[Asterisk-Dev] Multiple IP's For sip.

Alberto Fernandez asterisk at xynergia.net
Thu Jul 15 07:16:40 MST 2004


So what can we do about it, so that we can have 1 or more IP address,
and asterisk working.

Best Regards


On Wed, 2004-07-14 at 18:08, Tilghman Lesher wrote:
> On Wednesday 14 July 2004 12:57, Wolfgang S. Rupprecht wrote:
> > tilghman at mail.jeffandtilghman.com (Tilghman Lesher) writes:
> > > On Tuesday 13 July 2004 14:07, Alberto Fernandez wrote:
> > > > Correct In sip.conf i bind the ip to 0.0.0.0 and it still doesnt let
> > > > the phones register.

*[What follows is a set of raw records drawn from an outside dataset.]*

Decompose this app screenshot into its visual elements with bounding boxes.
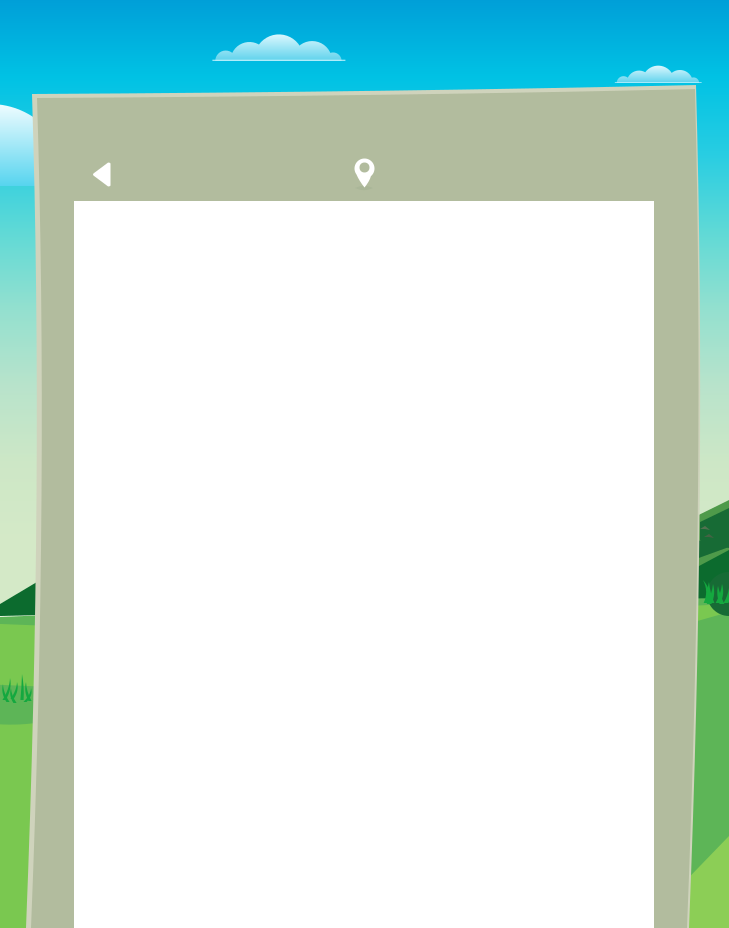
button[interactable]: Current location: [0, 0, 729, 928]
button[interactable]: Back: [0, 0, 729, 928]
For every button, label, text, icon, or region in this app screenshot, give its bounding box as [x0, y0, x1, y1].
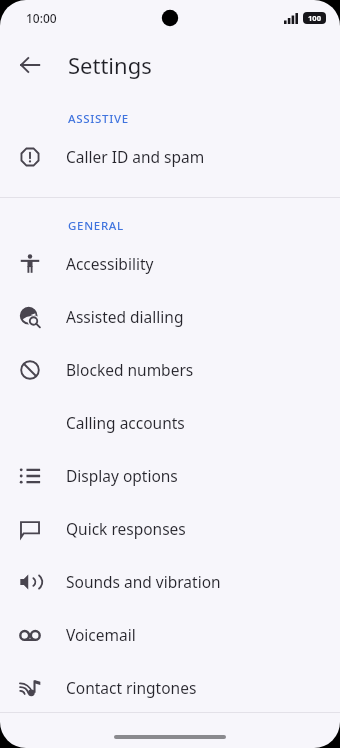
button[interactable]: Display options: [0, 449, 340, 502]
button[interactable]: Sounds and vibration: [0, 555, 340, 608]
staticText: Sounds and vibration: [66, 571, 221, 592]
staticText: GENERAL: [68, 218, 124, 234]
staticText: 10:00: [26, 10, 57, 26]
button[interactable]: Back: [8, 43, 52, 87]
button[interactable]: Quick responses: [0, 502, 340, 555]
button[interactable]: Caller ID and spam: [0, 130, 340, 183]
staticText: Quick responses: [66, 518, 186, 539]
staticText: Accessibility: [66, 253, 154, 274]
staticText: Assisted dialling: [66, 306, 184, 327]
staticText: Blocked numbers: [66, 359, 194, 380]
staticText: Display options: [66, 465, 178, 486]
button[interactable]: Voicemail: [0, 608, 340, 661]
button[interactable]: Blocked numbers: [0, 343, 340, 396]
staticText: ASSISTIVE: [68, 111, 129, 127]
button[interactable]: Calling accounts: [0, 396, 340, 449]
button[interactable]: Assisted dialling: [0, 290, 340, 343]
staticText: Caller ID and spam: [66, 146, 205, 167]
button[interactable]: Contact ringtones: [0, 661, 340, 714]
staticText: Settings: [68, 50, 152, 80]
staticText: 100: [308, 13, 321, 23]
staticText: Contact ringtones: [66, 677, 197, 698]
staticText: Calling accounts: [66, 412, 185, 433]
staticText: Voicemail: [66, 624, 136, 645]
button[interactable]: Accessibility: [0, 237, 340, 290]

Im not folowing what you are trying to tell me.
> > > > Please elaborate.
> > >
> > > I suspect I have already been too elaborate, and you actually want a more
> > > simplistic explanation:  the IP that Asterisk uses for SIP is based upon
> > > your route table.  If there is no explicit route for a destination, then
> > > Asterisk will use the device associated with the default route to specify
> > > that IP.
> >
> > I think he might be seeing the same bug I see here, but haven't
> > bothered to track down further.  When Asterisk does a wildcard bind,
> > something screws up.  I solved it by the expediency of simply choosing
> > my outside interface and limiting asterisk to binding to that one.
> >
> > If asterisk really does choose (or let the kernel choose) the source
> > IP based only on routing then I think I see the problem.  Asterisk
> > must take the src/dest addresses from the incoming packet and flip
> > them around (along with flipping the port numbers).  Doing otherwise
> > prevents the other side from associating the reply packet with its
> > query packet.
> 
> It does.  I wrote the code.  See acl.c.  And the only problem with your
> approach is that Asterisk may or may not have corresponding incoming
> packet headers when it chooses to send a packet to a remote host.  What
> should Asterisk do in that case?
> 
> And this masks the real problem, here:  the SIP protocol has a braindead
> way of operating:  namely, by encoding data from a lower level protocol
> into a higher level protocol, which, as you correctly pointed out, breaks
> stuff.  There's an interesting document that came out from ICANN this week
> which said much the same about Verisign's SiteFinder, but I digress.